Convolutional Neural Networks-Demystified

Published in

Analytics Vidhya

8 min readSep 23, 2020

Artificial Intelligence has become very advance over the last decade. It has even shown close to human-level accuracy in some of the tasks like Image Classification and Object Detection.

There was a breakthrough back in 2012 in the field of Computer vision when Alex Krizhevsky and his fellow mates won the ImageNet competition. They built a convolution neural network architecture to solve the problem of image classification.

This was the beginning of a new era in Computer Vision and till now we have improvised and built several architectures like VGG16, VGG19, ResNet50, ResNet150 that solve computer vision problems with almost human-level accuracy. The Convolutional Neural network was the basis for all these architectures.

But what is this Convolution Neural Network and how does it work. I will be explaining it step by step in this article, But first of all, we need to have some basics like what is a neural network in the first place and how is it different from a Convolution Neural Network(CNN)

What is a Neural Network?

At a very high-level Neural network is a kind of architecture of neurons that can learn the relationship between the input and the output. The input can be pixels of the image and the output can be what class does the image belongs to like Dogs or Cats. If you want to read more about Neural Networks, You can check out my previous blog on Neural Networks here.

Why Convolution Neural Networks over traditional approaches?

There were some traditional approaches to solve the problems with images like Machine learning algorithms using feature engineerings like Template matching and Unitary Image transforms. They were the go-to ideas for image-related problems like face detection, Face Recognition, Image classification, or object detection. But all of these approaches were based on hand-coded features and when you would feed these features into a machine learning algorithm, they would not generalize it for a wider dataset. Thus they would not work in an actual world.

How is Convolution Neural Network better than Traditional Approaches?

The CNN networks take input as an image and try to extract features from it instead of hand-coded features so it has more flexibility to learn the features.

The Artificial Neural network (ANN) takes input as all the features and tries to learn a function between all the input features and the outputs.

In this case, our input features are image raw pixels that might not have a good relationship with the outputs, So if we directly use an ANN for a task like an image classification it would consider all the pixels as features and run into a problem called the curse of dimensionality.

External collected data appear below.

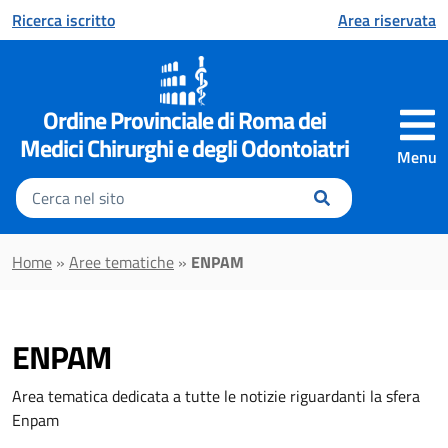
Vai al contenuto principale
Ricerca iscritto
Area riservata
Ordine Provinciale di Roma dei
Medici Chirurghi e degli Odontoiatri
Menu
Inserisci
il
testo
da
Home
»
Aree tematiche
»
ENPAM
cercare
ENPAM
Area tematica dedicata a tutte le notizie riguardanti la sfera
Enpam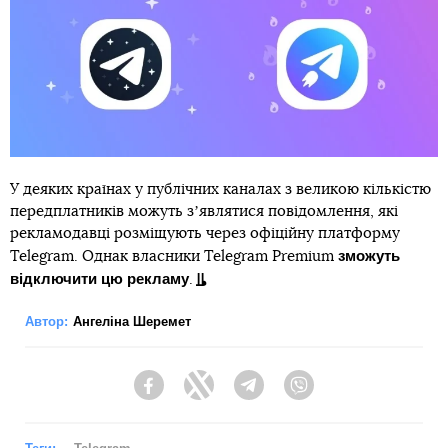
У деяких країнах у публічних каналах з великою кількістю
передплатників можуть зʼявлятися повідомлення, які
рекламодавці розміщують через офіційну платформу
зможуть
Telegram. Однак власники Telegram Premium
відключити цю рекламу
.
Автор:
Ангеліна Шеремет
Facebook
Twitter
Telegram
Viber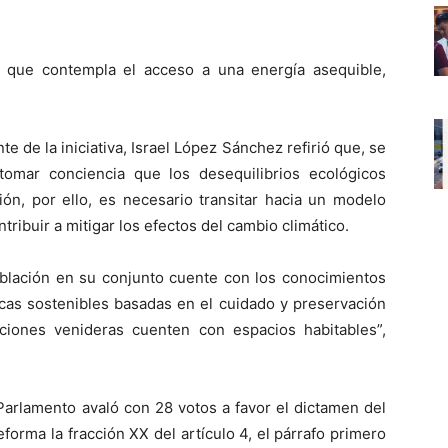
 que contempla el acceso a una energía asequible,
 de la iniciativa, Israel López Sánchez refirió que, se
tomar conciencia que los desequilibrios ecológicos
ión, por ello, es necesario transitar hacia un modelo
tribuir a mitigar los efectos del cambio climático.
oblación en su conjunto cuente con los conocimientos
icas sostenibles basadas en el cuidado y preservación
iones venideras cuenten con espacios habitables”,
Parlamento avaló con 28 votos a favor el dictamen del
forma la fracción XX del artículo 4, el párrafo primero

But if we use CNN it would first try to extract features from the image using a weight matrix called filter and then create a map of features that are generally known as a feature map. Then this feature map would be passed onto ANN or Dense layers of the network which would make a prediction.

The features map is learned during the training so we can give any kind of image and the network will try to extract and learn the features that it generated.

How are these maps created and how do filters help in the process?

The feature maps are created using the weight matrix called a filter or kernel. Initially, these weights are randomly assigned just like every other weight in the network, But they are learned during the process of training.

This is an example where the image input is 6*6 and we have a filter of 3*3 which is extracting the features. Firstly we take a portion of 3*3 from the image of 6*6 and then we calculate a dot product between the filter and that part of the image which ends up generating one number. In this case, we have generated 31.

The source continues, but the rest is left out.